Characterization of influenza virus PB1 protein binding to viral RNA: two separate regions of the protein contribute to the interaction domain.

The interaction of the PB1 subunit of the influenza virus polymerase with the viral RNA (vRNA) template has been studied in vitro. The experimental approach included the in vitro binding of labeled model vRNA to PB1 protein immobilized as an immunoprecipitate, as well as Northwestern analyses. The binding to model vRNA was specific, and an apparent Kd of about 2 x 10(-8) M was determined. Although interaction with the isolated 3' arm of the panhandle was detectable, interaction with the 5' arm was prominent and the binding was optimal with a panhandle analog structure (5'+3' probe). When presented with a panhandle analog mixed probe, PB1 was able to retain the 3' arm as efficiently as the 5' arm. The sequences of the PB1 protein involved in vRNA binding were identified by in vitro interaction tests with PB1 deletion mutants.

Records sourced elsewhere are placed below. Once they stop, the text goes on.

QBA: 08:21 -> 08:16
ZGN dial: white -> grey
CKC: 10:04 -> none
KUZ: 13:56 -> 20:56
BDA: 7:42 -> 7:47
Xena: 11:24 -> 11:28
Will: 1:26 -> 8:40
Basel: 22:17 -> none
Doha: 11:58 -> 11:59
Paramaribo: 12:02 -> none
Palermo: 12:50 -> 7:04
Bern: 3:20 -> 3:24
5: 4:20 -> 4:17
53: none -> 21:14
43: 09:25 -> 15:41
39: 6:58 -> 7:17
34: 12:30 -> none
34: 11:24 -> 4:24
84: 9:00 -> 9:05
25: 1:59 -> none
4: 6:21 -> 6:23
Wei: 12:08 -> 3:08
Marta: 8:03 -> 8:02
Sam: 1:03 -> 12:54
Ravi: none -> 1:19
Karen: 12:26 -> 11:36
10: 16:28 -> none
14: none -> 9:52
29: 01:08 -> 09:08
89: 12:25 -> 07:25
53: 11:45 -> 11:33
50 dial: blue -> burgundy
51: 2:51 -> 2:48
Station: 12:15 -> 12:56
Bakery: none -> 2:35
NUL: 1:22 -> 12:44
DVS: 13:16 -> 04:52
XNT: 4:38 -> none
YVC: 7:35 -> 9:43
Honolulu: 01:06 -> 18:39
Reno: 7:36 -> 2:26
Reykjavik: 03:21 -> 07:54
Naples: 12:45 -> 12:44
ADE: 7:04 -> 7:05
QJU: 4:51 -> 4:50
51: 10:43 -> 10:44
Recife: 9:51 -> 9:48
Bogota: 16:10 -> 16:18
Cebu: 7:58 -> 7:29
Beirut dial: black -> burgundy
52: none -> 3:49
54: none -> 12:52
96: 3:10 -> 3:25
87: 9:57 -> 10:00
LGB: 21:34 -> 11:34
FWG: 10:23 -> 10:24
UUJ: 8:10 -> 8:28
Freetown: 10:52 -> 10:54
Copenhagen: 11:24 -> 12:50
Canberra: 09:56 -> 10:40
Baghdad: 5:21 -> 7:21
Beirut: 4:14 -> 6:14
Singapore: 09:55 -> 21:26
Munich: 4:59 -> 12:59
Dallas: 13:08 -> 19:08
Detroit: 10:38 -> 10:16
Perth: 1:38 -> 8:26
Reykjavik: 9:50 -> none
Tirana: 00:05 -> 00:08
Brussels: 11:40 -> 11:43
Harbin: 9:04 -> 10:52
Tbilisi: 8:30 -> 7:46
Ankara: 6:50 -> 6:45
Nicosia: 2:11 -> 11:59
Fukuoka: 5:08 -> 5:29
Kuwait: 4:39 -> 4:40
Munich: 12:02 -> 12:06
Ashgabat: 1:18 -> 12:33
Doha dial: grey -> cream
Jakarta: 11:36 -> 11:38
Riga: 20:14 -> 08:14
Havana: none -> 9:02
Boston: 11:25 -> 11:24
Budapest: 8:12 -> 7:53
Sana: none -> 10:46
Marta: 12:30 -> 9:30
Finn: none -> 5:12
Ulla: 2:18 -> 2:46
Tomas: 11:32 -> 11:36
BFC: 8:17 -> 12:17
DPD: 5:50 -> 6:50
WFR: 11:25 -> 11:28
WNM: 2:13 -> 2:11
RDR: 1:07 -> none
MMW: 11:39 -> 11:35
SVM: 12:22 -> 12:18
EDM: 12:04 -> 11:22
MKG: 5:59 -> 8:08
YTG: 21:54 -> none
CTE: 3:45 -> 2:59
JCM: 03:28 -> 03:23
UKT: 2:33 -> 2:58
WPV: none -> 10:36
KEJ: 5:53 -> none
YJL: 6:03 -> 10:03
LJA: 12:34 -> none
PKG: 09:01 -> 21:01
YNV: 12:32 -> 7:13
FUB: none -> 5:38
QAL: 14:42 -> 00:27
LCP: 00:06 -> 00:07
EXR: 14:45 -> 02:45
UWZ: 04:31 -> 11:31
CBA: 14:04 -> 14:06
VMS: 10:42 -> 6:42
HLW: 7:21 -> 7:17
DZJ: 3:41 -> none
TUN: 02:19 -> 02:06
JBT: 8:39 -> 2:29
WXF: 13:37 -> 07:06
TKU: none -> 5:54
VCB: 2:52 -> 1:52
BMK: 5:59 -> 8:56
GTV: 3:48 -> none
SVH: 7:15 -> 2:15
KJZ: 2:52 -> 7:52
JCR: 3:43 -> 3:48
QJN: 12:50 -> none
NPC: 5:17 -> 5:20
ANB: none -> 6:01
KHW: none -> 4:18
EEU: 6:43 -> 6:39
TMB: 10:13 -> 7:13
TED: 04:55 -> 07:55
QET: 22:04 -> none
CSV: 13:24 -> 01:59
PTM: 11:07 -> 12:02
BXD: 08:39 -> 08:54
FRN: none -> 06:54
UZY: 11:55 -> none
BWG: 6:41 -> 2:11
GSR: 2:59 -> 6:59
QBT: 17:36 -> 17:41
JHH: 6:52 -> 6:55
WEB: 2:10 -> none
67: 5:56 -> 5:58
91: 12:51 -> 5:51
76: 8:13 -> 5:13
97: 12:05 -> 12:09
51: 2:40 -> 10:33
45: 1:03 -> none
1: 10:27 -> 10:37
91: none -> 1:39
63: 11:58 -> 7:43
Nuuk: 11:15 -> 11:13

Two separate regions of the PB1 protein sequence proved positive for binding: the N-terminal 83 amino acids and the C-proximal sequences located downstream of position 493. All mutants able to interact with model vRNA were capable of binding the 5' arm more efficiently than the 3' arm of the panhandle. Taken together, these results suggest that two separate regions of the PB1 protein constitute a vRNA binding site that interacts preferentially with the 5' arm of the panhandle structure.